The world's 20 biggest rich and emerging economies intensified a war of words hours before the start on Thursday of a summit devoted to recalibrating huge distortions in the global economy.
The summit's South Korean hosts said negotiators were far apart on how to address imbalances that have worsened as China's dramatic growth kicks on and America endures a snail-paced recovery from recession.
"Considerable differences remain concerning the issues of currencies and current account imbalances," G20 spokesman Kim Yoon-Kyung told reporters.
Talks among deputy finance ministers and senior officials stretched into the early hours of Thursday but failed to bridge differences, he said.
"They even failed to set today's discussion schedule," Kim said, adding the negotiators would hold another late-night session after G20 leaders open their two-day summit later Thursday with a working dinner.
Having long chafed at US criticism of its currency policy, China has turned the tables with its own denunciations after the Federal Reserve instituted a 600-billion-dollar attempt to reflate the US economy.
Backed by Germany, Brazil and other G20 powers, China accuses the United States of forcing the dollar down to trade its way back to prosperity, and says this could trigger a 1930s-style trade war if other countries respond in kind.
So US President Barack Obama, weakened already by an electoral drubbing at the hands of the resurgent Republicans, is braced for a chilly reception as the G20 holds its first summit in Asia two years after the global financial crisis.
Obama on Thursday was expected to hold one-on-one talks with two of the strongest critics of his administration's economic direction -- Chinese President Hu Jintao and German Chancellor Angela Merkel.
Obama flew into Seoul insisting that a robust US recovery, aided by the Fed's revival of "quantitative easing", remained the best guarantor for a strong dollar and for global economic health.
And in a letter to his fellow G20 leaders, he kept up demands for fast-growing exporting giants such as China to end the "significant undervaluation" of their currencies.
Global recovery from the financial crisis cannot be achieved by emerging economies alone, US Treasury Secretary Timothy Geithner said in a Wall Street Journal commentary co-written with his Australian and Singaporean counterparts.
Rich and developing economies must work together because "emerging economies, while growing quickly, collectively represent only about a third of global output, and overall growth for the world at large is still not strong enough", the trio wrote.
But there is rampant criticism of a US proposal to limit trade imbalances, as a back-door way of forcing China to realign its currency.
At best, South Korean officials have suggested, the G20 may settle for a watered-down deal to task the International Monetary Fund (IMF) with crafting guidelines to trim the yawning imbalances between creditor and debtor nations.
The G20 leaders are expected to find other parts of their agenda less troublesome -- including endorsement of the biggest shakeup in the IMF's 65-year history to give emerging powers such as China a greater role.
The heads of government will also reprise discussions on shoring up the capital reserves of major banks, after Wall Street's near-death experience in September 2008 prodded the G20 into elevating its meetings to summit level.
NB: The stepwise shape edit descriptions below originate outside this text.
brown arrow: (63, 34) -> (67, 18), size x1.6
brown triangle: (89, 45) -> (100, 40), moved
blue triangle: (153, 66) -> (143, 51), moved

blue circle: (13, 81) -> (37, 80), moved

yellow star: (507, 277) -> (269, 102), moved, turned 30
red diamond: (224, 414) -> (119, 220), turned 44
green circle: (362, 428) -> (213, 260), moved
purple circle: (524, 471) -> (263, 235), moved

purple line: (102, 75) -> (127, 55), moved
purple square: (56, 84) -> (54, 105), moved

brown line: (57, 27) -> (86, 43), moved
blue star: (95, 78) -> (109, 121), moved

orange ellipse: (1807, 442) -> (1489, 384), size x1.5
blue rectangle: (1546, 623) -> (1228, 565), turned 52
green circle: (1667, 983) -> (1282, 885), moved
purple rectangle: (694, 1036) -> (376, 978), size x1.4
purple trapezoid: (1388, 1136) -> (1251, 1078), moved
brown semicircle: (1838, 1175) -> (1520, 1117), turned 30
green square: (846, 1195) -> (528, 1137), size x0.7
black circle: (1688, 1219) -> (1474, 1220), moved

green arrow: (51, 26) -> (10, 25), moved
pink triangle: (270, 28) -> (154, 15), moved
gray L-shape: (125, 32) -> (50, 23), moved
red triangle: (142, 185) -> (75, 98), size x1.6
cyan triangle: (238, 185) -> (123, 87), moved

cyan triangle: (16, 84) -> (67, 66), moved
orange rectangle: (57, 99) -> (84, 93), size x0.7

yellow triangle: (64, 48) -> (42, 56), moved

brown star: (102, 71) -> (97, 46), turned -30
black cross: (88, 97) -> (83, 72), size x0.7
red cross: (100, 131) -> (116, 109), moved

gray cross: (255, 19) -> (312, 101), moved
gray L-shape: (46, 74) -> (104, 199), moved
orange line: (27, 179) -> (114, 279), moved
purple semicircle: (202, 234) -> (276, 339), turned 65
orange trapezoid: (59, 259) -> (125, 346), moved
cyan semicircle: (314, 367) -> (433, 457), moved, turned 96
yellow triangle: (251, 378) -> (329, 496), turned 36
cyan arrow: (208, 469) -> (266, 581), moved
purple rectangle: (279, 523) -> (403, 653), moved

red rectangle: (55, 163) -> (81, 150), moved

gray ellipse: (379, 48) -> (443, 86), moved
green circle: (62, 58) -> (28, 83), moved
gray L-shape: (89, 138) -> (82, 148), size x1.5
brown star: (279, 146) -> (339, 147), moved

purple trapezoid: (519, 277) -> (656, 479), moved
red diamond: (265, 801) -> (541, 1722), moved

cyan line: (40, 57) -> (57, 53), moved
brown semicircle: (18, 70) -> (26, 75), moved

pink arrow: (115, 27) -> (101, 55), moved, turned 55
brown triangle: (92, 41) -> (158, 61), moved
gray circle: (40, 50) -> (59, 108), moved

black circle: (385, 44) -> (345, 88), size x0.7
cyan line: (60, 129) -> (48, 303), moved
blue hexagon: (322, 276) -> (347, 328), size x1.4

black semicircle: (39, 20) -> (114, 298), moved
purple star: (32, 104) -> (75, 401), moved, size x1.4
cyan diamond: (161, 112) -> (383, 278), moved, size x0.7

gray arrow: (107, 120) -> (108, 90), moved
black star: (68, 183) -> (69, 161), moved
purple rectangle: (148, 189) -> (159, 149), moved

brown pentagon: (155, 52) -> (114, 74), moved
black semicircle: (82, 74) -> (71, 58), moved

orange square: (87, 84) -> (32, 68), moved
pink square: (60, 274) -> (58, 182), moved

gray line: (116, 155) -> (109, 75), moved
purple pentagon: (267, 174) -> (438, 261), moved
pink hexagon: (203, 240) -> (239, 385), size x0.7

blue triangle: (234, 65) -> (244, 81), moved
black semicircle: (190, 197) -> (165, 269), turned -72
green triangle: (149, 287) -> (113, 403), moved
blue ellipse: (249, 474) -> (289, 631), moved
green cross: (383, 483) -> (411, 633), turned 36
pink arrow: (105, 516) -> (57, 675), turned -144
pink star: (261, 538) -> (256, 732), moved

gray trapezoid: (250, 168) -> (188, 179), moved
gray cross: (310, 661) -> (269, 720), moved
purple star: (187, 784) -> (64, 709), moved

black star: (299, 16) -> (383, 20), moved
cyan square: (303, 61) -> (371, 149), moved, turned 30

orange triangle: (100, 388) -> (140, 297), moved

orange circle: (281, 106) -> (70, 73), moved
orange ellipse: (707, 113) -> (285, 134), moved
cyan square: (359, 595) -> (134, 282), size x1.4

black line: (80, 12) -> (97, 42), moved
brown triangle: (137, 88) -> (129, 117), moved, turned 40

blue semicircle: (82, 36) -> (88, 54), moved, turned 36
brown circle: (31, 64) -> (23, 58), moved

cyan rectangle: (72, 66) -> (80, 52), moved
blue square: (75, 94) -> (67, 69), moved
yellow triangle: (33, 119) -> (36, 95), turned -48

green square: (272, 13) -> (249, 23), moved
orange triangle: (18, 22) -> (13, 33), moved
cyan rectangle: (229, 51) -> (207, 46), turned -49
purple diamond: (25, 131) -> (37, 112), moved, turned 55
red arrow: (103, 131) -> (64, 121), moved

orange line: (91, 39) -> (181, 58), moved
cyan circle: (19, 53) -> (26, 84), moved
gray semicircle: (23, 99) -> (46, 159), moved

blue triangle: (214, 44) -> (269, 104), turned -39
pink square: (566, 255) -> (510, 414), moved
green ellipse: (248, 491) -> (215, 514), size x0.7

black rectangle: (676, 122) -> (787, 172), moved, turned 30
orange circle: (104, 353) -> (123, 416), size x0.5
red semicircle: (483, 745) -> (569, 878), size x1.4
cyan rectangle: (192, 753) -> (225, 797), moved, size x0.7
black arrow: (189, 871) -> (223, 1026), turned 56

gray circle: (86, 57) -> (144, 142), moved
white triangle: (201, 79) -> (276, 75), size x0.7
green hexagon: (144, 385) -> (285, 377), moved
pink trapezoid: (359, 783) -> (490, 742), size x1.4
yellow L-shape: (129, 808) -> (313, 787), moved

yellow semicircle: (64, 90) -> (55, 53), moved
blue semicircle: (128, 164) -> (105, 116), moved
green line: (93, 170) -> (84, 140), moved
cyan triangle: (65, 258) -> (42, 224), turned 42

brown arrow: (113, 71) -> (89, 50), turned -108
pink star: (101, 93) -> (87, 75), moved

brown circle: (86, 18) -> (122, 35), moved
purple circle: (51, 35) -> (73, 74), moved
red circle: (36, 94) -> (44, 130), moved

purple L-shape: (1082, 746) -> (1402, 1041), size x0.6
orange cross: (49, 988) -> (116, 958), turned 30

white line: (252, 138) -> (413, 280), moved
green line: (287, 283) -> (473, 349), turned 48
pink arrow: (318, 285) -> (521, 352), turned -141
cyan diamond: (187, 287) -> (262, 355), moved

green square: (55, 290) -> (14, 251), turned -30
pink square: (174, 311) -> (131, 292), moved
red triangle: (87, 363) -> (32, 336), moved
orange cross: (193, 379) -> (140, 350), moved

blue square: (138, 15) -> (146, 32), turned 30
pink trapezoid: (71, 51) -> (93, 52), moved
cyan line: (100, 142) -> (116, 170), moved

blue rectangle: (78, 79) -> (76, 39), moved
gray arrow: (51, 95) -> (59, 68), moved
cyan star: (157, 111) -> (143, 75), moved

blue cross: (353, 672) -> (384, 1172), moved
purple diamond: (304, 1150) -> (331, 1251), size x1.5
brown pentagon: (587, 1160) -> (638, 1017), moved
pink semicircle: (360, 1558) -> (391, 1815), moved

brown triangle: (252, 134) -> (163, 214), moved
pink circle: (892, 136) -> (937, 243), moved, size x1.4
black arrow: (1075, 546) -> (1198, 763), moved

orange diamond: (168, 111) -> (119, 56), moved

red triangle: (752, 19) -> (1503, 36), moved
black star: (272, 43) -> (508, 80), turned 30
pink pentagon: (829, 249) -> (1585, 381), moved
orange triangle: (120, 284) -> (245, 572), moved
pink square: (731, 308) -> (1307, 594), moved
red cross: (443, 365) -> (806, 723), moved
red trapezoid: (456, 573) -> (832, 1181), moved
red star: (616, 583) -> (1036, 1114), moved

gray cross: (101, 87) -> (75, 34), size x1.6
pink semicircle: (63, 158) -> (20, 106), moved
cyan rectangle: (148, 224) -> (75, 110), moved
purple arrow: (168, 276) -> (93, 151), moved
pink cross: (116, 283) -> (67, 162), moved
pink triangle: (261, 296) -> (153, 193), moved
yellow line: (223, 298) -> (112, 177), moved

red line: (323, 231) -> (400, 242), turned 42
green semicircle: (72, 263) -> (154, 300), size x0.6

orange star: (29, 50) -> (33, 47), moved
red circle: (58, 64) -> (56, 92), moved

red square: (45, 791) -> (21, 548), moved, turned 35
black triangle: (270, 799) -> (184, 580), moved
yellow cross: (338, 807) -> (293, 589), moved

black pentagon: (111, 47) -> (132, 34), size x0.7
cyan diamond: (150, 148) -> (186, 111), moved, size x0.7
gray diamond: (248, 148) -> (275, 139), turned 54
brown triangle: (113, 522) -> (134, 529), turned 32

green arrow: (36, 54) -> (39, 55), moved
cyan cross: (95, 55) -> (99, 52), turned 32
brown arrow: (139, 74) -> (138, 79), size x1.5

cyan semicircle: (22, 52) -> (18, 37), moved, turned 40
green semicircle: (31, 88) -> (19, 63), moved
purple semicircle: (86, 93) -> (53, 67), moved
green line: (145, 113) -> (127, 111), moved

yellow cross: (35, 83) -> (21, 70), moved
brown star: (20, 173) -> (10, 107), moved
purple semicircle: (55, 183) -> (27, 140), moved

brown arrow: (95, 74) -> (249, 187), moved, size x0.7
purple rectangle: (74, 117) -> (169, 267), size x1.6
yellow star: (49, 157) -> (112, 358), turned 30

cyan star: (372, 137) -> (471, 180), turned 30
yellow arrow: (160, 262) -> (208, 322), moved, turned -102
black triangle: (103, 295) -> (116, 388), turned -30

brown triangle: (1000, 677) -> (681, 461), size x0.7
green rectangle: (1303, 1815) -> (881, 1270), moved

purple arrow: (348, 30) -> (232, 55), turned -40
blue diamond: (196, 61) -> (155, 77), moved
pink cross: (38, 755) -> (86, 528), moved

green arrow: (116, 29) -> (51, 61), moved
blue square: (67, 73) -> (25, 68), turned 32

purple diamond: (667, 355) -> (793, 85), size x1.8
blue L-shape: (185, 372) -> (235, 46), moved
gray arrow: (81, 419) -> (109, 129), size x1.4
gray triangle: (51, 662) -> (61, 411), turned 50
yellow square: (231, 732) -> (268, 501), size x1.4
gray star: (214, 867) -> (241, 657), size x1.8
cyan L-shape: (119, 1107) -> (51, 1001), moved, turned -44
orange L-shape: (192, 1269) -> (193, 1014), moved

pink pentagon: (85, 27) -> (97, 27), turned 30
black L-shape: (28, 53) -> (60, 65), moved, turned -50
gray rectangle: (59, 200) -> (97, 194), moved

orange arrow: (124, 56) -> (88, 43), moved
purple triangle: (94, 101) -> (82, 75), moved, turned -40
But highly technical negotiations on tackling companies deemed "too big to fail" require much more work, as G20 officials thrash out how to approach the cross-border implications of any new failures by large finance firms.
South Korean President Lee Myung-Bak told a meeting of business leaders Thursday that he foresaw "intense discussions" over how best to retool the global economy in the post-crisis phase.
But warning anew against the perils of protectionism, he said: "Each country can try to survive on its own in the short term, but in the end the world economy will end up regressing."